Folic acid - vitamin B9
Folic acid - vitamin B9 - is involved in the synthesis of neurotransmitters, including dopamine and serotonin, and affects the processes of excitation and inhibition in the central nervous system. Also, vitamin B9 is involved in protein exchange, the transfer of genetic information during fetal development, is necessary for the creation of normal blood cells. And in combination with vitamin B5 it slows down gray hair.
If missing, symptoms occur:
- memory corruption;
- fatigue;
- feeling anxious;
- anemia;
- insomnia and apathy.
Folic acid is found in large quantities in fresh dark green vegetables (asparagus, spinach, lettuce), it is abundant in beans, wheat, avocados, and in smaller quantities in the liver, egg yolk.
Cyanocobalamin - vitamin B12
In nature, it is synthesized only by microorganisms, bacteria, blue-green algae and mainly accumulates in the liver and kidneys of animals. Neither plants nor animals synthesize it. This "red vitamin" contains animal products: fish, liver, kidneys, heart, oysters, and is also found in seaweed, soy. Vitamin B12 helps our body to switch from the waking state to the sleep mode in order to normalize mental processes, transferring short-term memory to long-term memory.

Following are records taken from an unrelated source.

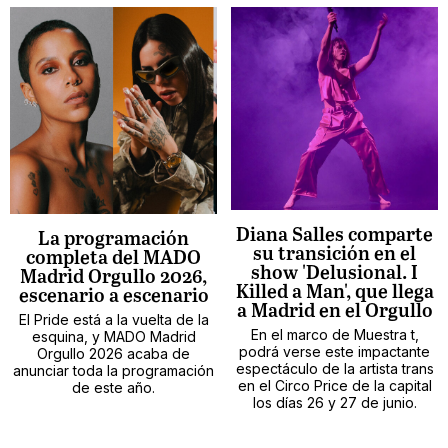
Diana Salles comparte
La programación
su transición en el
completa del MADO
show 'Delusional. I
Madrid Orgullo 2026,
Killed a Man', que llega
escenario a escenario
a Madrid en el Orgullo
El Pride está a la vuelta de la
En el marco de Muestra t,
esquina, y MADO Madrid
podrá verse este impactante
Orgullo 2026 acaba de
espectáculo de la artista trans
anunciar toda la programación
en el Circo Price de la capital
de este año.
los días 26 y 27 de junio.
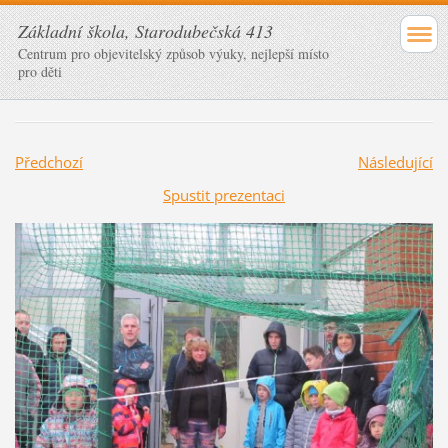
Základní škola, Starodubečská 413
Centrum pro objevitelský způsob výuky, nejlepší místo
pro děti
Předchozí
Následující
Spustit prezentaci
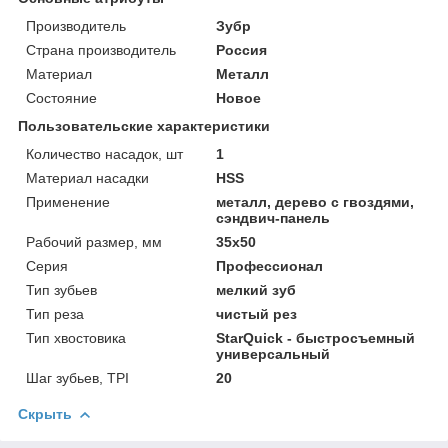
Производитель
Зубр
Страна производитель
Россия
Материал
Металл
Состояние
Новое
Пользовательские характеристики
Количество насадок, шт
1
Материал насадки
HSS
Применение
металл, дерево с гвоздями,
сэндвич-панель
Рабочий размер, мм
35x50
Серия
Профессионал
Тип зубьев
мелкий зуб
Тип реза
чистый рез
Тип хвостовика
StarQuick - быстросъемный
универсальный
Шаг зубьев, TPI
20
Скрыть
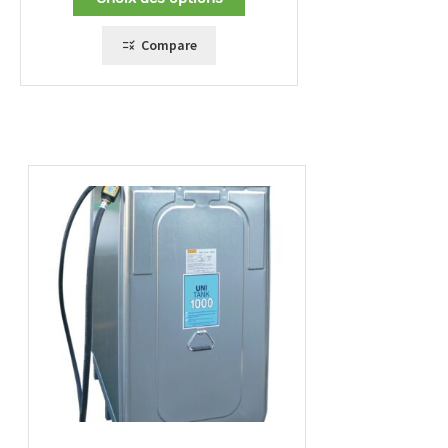
2656,00 €
à
3706,00 €
Compare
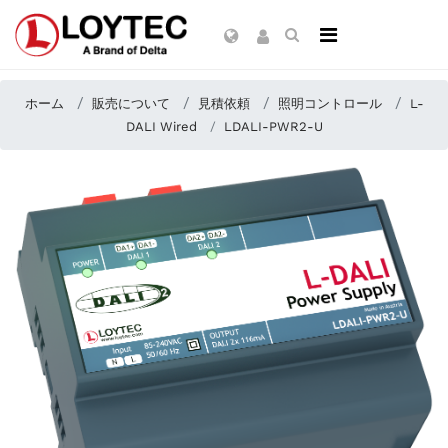
ホーム
販売について
見積依頼
照明コントロール
L-
DALI Wired
LDALI-PWR2-U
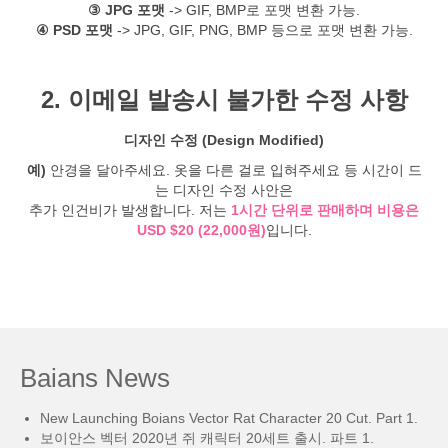
③ JPG 포맷
-> GIF, BMP로 포맷 변환 가능.
④ PSD 포맷
-> JPG, GIF, PNG, BMP 등으로 포맷 변환 가능.
2. 이메일 발송시 불가한 수정 사항
디자인 수정 (Design Modified)
예)
안경을 달아주세요. 옷을 다른 걸로 입혀주세요 등 시간이 드
는 디자인 수정 사안은
추가 인건비가 발생합니다. 저는
1시간 단위로 판매하며 비용은
USD $20 (22,000원)
입니다.
Baians News
New Launching Boians Vector Rat Character 20 Cut. Part 1.
보이안스 벡터 2020년 쥐 캐릭터 20세트 출시. 파트 1.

Cyanocobalamin deficiency leads to:
- chronic murder;
- confusion of consciousness;
- hallucinations;
- ringing in ears;
- irritability;
- dizziness;
- drowsiness;
- memory loss;
- visual impairment;
- dementia;
- depression.
In addition to B vitamins, there are other vitamins to remember and think about.
Ascorbic acid - vitamin C
Ascorbic acid is a very strong antioxidant and protects body cells from oxidative processes. Needed to maintain the work of neurotransmitters in the brain.

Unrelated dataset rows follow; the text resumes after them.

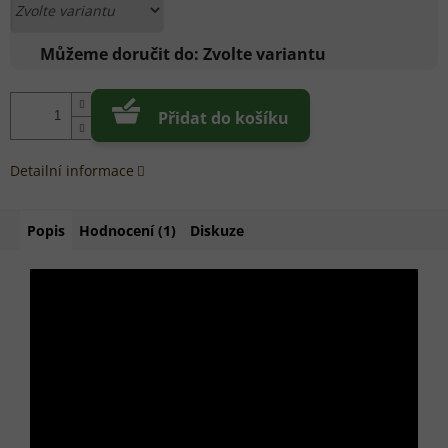
Můžeme doručit do:
Zvolte variantu
Přidat do košíku
Detailní informace
Popis
Hodnocení (1)
Diskuze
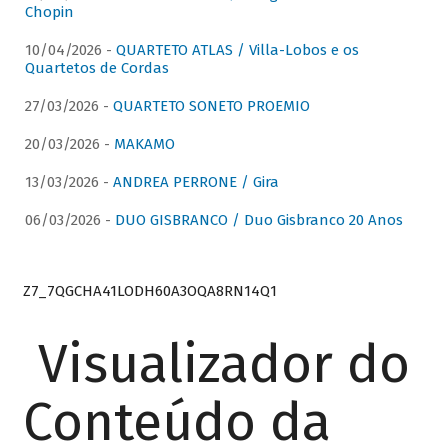
Chopin
10/04/2026 -
QUARTETO ATLAS / Villa-Lobos e os
Quartetos de Cordas
27/03/2026 -
QUARTETO SONETO PROEMIO
20/03/2026 -
MAKAMO
13/03/2026 -
ANDREA PERRONE / Gira
06/03/2026 -
DUO GISBRANCO / Duo Gisbranco 20 Anos
Z7_7QGCHA41LODH60A3OQA8RN14Q1
Visualizador do
Conteúdo da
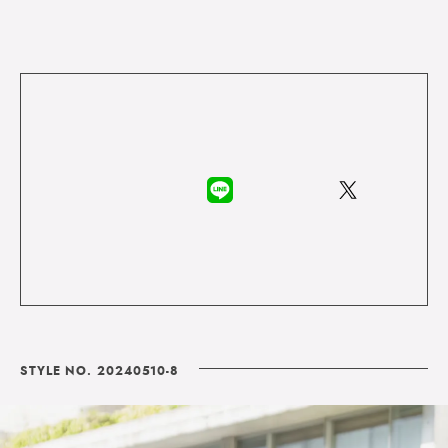
STYLE NO. 20240510-8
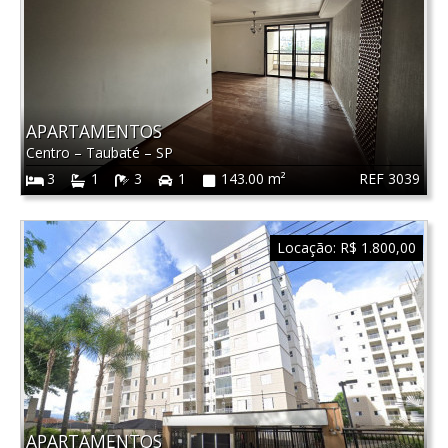
APARTAMENTOS
Centro
–
Taubaté
–
SP
REF 3039
3
1
3
1
143.00 m²
Locação:
R$ 1.800,00
APARTAMENTOS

Vitamin C is not synthesized in the body, it comes with food: pomegranate, black currant, sea buckthorn, primrose, sweet red pepper, citrus, green onion, cabbage, horseradish, nettle, from animal products found only in the liver.
Tocopherol acetate - vitamin E
This fat-soluble vitamin is, above all, an excellent antioxidant that removes toxins and free radicals from brain tissue. It is included in the lipid composition of cell membranes. A diet rich in foods containing vitamin E helps protect the body from heart attack and atherosclerosis, thereby preventing the development of dementia.
For this, unrefined oils (olive, soybean, corn) must be included in the diet, as well as green peas, wheat and rye sprouts, beans, lettuce, lentils and oats.
Calciferol - vitamin D
Enters the body with food and is synthesized in the skin under the influence of ultraviolet rays. Calciferol is the "main conductor" of calcium metabolism in the body. In addition to having an important effect on bone and tooth formation, cell growth and development, vitamin D is also required for the proper transmission of nerve impulses and muscle contraction.
It is present in large quantities in animal products: butter, fatty fish (herring, tuna, salmon, mackerel), fish oil, liver, egg yolk.
Bioflavonoids - vitamin P
The main effect of vitamin P is to reduce the permeability and fragility of capillaries. Together with ascorbic acid, it protects the body from oxidative processes. This prevents bleeding in the brain. Rich in citrus fruits, vitamin P, pomegranate, black chokeberry berries, green tea, apples.
In addition to a balanced diet, the use of vitamins, we must not forget about other ways to prevent dementia. It is the only way to achieve good memory, enthusiasm and optimism in old age.